(Records drawn from a dataset)
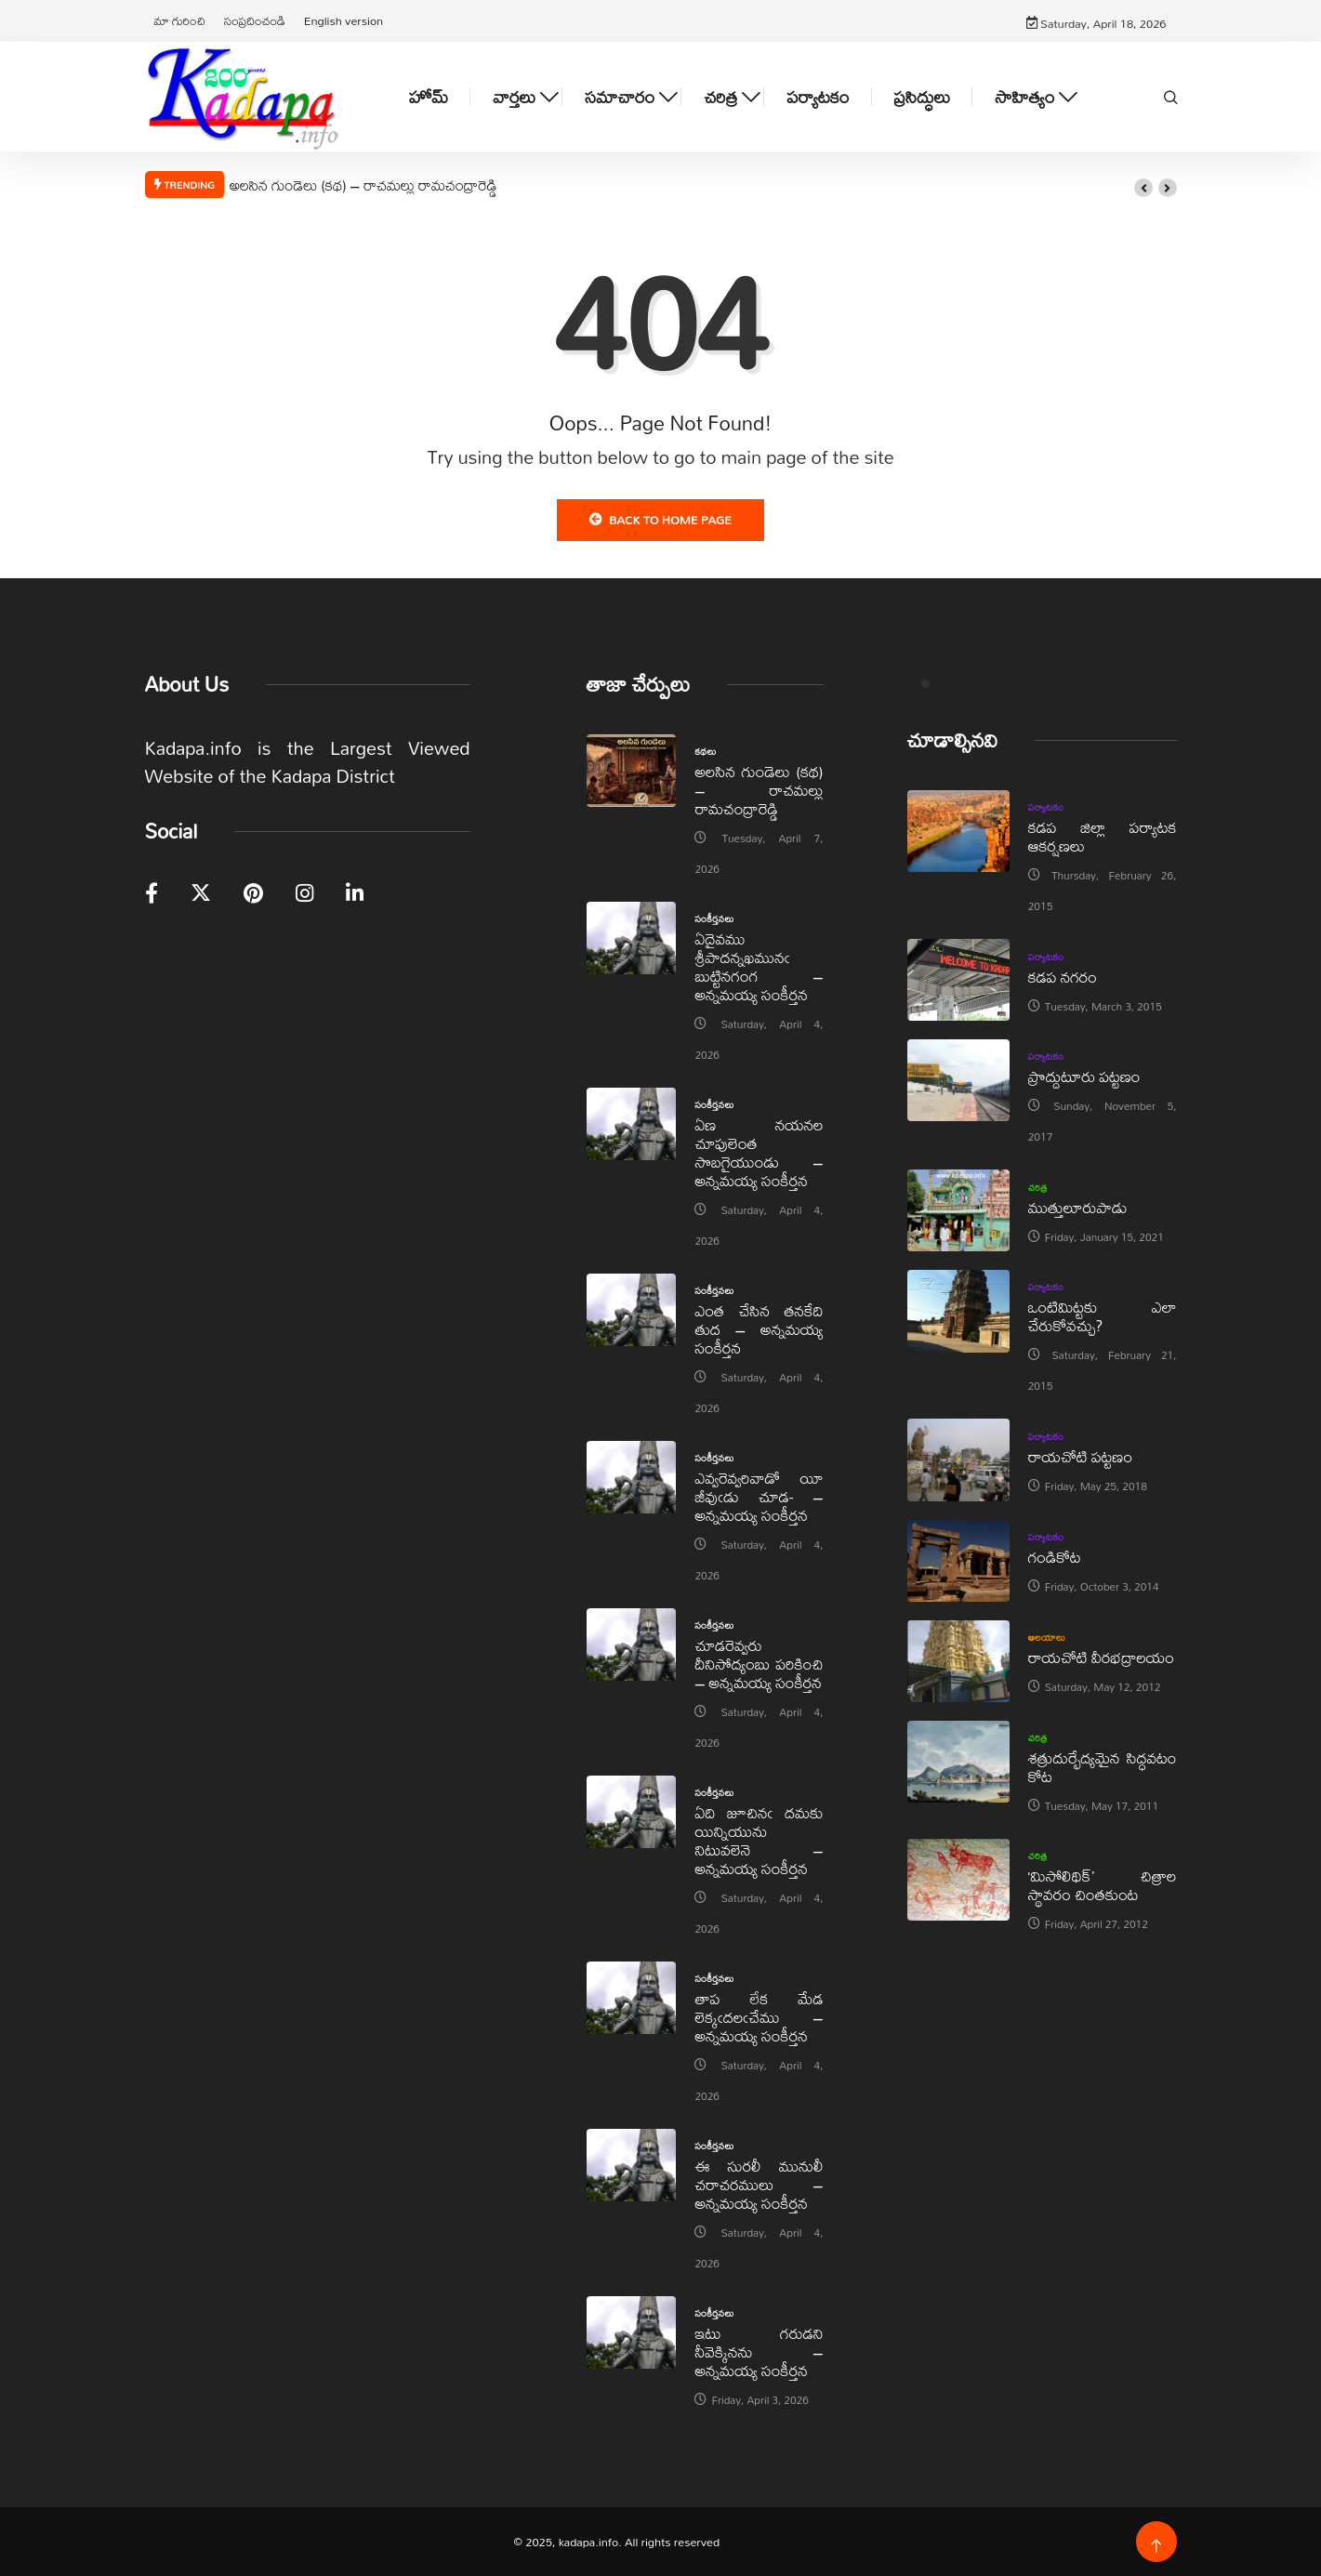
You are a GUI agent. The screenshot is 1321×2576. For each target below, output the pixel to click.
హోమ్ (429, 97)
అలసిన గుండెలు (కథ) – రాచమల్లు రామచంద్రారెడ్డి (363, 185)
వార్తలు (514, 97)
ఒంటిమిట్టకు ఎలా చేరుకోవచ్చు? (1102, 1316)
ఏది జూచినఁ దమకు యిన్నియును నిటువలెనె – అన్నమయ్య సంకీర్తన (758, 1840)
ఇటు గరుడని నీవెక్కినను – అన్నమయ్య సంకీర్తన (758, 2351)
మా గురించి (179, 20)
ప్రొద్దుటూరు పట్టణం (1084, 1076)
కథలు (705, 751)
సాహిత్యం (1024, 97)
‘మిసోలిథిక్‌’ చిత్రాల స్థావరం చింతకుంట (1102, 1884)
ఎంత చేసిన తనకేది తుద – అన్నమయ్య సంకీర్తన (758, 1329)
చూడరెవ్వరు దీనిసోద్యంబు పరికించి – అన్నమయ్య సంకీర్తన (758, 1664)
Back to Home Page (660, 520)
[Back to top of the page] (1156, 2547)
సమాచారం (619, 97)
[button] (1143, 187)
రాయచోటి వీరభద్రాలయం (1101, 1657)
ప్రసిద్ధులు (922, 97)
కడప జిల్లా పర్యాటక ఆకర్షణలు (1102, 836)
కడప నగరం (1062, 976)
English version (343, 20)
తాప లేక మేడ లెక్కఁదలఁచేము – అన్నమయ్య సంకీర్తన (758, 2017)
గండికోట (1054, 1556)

▶ _Exercise objective_
Return the records above in their entirety, word for word, with the pictures removed.

▶ _Task output_
You are a GUI agent. The screenshot is 1321×2576. For each target below, output the pixel to click.
హోమ్ (429, 97)
అలసిన గుండెలు (కథ) – రాచమల్లు రామచంద్రారెడ్డి (363, 185)
వార్తలు (514, 97)
ఒంటిమిట్టకు ఎలా చేరుకోవచ్చు? (1102, 1316)
ఏది జూచినఁ దమకు యిన్నియును నిటువలెనె – అన్నమయ్య సంకీర్తన (758, 1840)
ఇటు గరుడని నీవెక్కినను – అన్నమయ్య సంకీర్తన (758, 2351)
మా గురించి (179, 20)
ప్రొద్దుటూరు పట్టణం (1084, 1076)
కథలు (705, 751)
సాహిత్యం (1024, 97)
‘మిసోలిథిక్‌’ చిత్రాల స్థావరం చింతకుంట (1102, 1884)
ఎంత చేసిన తనకేది తుద – అన్నమయ్య సంకీర్తన (758, 1329)
చూడరెవ్వరు దీనిసోద్యంబు పరికించి – అన్నమయ్య సంకీర్తన (758, 1664)
Back to Home Page (660, 520)
[Back to top of the page] (1156, 2547)
సమాచారం (619, 97)
[button] (1143, 187)
రాయచోటి వీరభద్రాలయం (1101, 1657)
ప్రసిద్ధులు (922, 97)
కడప జిల్లా పర్యాటక ఆకర్షణలు (1102, 836)
కడప నగరం (1062, 976)
English version (343, 20)
తాప లేక మేడ లెక్కఁదలఁచేము – అన్నమయ్య సంకీర్తన (758, 2017)
గండికోట (1054, 1556)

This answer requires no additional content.